Q&A with Joseph C. Goulden
- Flagpole
- What brought you back to writing about the role of the legal profession in America again?
- Joseph C. Goulden
- In the the early 1970s, when I first became a writer of books, the concept of power in America - who had it and how they used it - really fascinated me. I realized that we had a group of people here in town, the Washington lawyers, who exerted a lot of influence on public policy, yet they were virtually unknown to the general public. And for the first time as a journalist, I was able to go in and persuade these people to talk. Lawyers like to talk to about themselves, and at that point, they seldom had the opportunity to do so. So I got a feel for people like Clark Clifford, Lloyd Cutler and the big firm of Covington & Burling and [The Superlawyers] was the first inside look at how this worked. Four or five years ago, I started noting the proliferation of class-action suits and the enormous fees being reaped by lawyers in such litigation as tobacco, asbestos and breast implants. Secondly, I noticed a change in the thrust in American law.
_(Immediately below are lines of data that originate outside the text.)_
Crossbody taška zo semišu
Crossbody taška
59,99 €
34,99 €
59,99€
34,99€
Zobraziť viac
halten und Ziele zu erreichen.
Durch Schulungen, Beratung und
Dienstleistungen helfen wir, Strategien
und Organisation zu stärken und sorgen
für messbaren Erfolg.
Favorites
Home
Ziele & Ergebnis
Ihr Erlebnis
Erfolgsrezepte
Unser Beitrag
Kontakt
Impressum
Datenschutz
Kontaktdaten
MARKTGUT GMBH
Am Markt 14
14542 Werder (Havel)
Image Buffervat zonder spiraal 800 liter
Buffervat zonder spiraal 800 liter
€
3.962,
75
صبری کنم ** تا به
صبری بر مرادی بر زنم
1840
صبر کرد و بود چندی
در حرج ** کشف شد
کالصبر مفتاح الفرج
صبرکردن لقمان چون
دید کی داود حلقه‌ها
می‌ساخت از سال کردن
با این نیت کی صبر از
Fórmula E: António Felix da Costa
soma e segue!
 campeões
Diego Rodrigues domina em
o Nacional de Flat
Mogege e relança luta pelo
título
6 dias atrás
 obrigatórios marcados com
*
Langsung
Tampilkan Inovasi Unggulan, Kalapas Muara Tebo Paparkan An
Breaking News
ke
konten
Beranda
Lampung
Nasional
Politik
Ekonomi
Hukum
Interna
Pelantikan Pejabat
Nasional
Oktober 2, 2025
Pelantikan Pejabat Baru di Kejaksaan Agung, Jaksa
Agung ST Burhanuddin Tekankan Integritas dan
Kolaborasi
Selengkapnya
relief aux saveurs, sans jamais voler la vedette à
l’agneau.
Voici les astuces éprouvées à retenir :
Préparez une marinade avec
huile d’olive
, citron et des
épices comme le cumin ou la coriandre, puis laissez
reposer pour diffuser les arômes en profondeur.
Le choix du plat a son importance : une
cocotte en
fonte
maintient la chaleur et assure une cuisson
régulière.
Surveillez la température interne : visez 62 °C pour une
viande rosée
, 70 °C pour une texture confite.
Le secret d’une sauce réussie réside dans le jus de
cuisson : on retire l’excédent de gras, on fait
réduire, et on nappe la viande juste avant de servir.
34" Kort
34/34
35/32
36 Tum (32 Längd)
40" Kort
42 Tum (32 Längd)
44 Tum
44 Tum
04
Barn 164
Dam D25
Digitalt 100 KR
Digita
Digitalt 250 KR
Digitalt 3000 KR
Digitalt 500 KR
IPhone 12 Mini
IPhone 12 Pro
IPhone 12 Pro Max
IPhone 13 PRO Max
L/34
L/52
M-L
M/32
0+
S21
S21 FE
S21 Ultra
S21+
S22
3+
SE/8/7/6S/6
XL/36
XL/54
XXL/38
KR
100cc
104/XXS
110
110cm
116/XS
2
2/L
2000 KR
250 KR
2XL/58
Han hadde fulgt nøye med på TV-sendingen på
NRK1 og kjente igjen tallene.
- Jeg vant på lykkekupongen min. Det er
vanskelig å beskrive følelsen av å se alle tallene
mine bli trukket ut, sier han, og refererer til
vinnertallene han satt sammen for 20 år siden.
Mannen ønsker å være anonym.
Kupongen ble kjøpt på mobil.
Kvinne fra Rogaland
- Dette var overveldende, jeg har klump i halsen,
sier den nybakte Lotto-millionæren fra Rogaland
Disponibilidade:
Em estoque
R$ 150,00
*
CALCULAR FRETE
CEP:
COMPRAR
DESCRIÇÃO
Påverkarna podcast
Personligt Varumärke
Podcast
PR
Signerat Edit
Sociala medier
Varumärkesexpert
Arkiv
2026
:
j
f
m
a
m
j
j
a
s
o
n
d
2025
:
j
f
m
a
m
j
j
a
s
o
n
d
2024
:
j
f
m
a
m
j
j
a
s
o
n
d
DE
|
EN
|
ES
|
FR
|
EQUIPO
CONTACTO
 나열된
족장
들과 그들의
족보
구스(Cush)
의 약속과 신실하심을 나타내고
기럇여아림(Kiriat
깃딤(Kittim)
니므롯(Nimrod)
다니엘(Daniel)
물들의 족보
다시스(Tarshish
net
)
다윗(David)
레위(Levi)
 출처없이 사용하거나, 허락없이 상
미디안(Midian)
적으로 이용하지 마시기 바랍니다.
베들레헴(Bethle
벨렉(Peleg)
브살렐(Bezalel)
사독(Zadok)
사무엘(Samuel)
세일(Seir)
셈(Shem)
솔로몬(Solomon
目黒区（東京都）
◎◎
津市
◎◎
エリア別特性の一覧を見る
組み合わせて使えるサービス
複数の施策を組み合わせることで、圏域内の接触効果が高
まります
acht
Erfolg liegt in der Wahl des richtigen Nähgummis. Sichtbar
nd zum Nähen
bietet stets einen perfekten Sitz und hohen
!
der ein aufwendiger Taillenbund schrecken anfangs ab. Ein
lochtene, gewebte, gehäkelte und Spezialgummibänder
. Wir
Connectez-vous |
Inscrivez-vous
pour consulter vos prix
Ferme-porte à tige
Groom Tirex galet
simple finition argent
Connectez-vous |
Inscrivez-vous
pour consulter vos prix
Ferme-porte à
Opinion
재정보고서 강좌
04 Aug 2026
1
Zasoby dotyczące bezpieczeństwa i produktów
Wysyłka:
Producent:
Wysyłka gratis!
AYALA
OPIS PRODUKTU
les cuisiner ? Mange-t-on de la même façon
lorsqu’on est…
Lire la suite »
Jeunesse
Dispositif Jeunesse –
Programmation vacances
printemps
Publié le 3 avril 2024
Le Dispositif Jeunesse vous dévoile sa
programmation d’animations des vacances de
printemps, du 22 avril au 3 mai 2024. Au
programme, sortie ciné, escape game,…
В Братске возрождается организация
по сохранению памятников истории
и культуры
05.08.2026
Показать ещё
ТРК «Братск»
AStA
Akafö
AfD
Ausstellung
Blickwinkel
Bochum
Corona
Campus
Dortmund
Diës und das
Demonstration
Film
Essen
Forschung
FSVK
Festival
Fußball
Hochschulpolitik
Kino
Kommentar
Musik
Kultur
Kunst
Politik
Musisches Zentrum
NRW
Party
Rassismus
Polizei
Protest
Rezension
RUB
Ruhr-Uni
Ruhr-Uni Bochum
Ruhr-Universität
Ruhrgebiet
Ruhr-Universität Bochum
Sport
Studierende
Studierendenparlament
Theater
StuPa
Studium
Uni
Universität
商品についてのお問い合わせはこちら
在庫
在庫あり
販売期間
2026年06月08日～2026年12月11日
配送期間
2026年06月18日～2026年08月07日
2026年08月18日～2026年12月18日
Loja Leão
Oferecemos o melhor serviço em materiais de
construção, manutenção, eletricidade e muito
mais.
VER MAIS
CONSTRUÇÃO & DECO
The old-time lawyer seemed to be bent on solving problems, rather than making them. Now we’ve turned into a litigation happy society. If you’re hurt in any way regardless of however much fault is laid at your doorstep, you want to sue somebody. I guess what pushed me off to write this book was when Penthouse magazine published photos of a nude woman and billed her as a Czech tennis star. It turns out that they had been hoodwinked and it was some other naked European woman. So some class-action lawyer put together a lawsuit against Penthouse for anybody who bought the magazine and felt they had been defrauded by seeing the wrong naked woman. Is this what American law was created for? I think not. In the United States, Dow Chemical devotes $1 in every $160 in sales to litigation. In Europe it’s $1 for every $40,000 in sales.
- Flagpole
- Do you think there’s a sufficient amount of public awareness about the costs of this sort of litigation?
- Joseph C. Goulden
- No, there’s not. People have been talking tort reform for years. It’s a big issue in the Congress. Newt Gingrich made it a big part of his Contract With America, but even with the momentum that he had in ’94 and ’95, it got nowhere. One reason is because lawyers give so much money to politicians. If you get campaign money from the American Association of Trail Lawyers, you’re not going to be very interested in breaking up their little playpen.
- Flagpole
- Do you think that the current spate of Congressional reforms being called for from both parties in the wake of the Abramoff scandal is valid? And even if they are, can they actually make any serious restructuring stick?
- Joseph C. Goulden
- I’m cynical about Congress, and always have been. I think, though, that public outcry is such that they’ve got to do something. Thomas Boggs had a searing experience through his father who was investigated for allegations of corruption that never came to anything. But I think that one scare that his father had made him very wary of getting into situations where his conduct would be questionable. And I’ve never heard a hint of wrongdoing with their lobbying, and they are the top lobbying firm in town. Some of this stuff is plain stupidity. But think about it: when lawyers start writing rules to reform their own profession, it usually winds up that there are a lot of loopholes.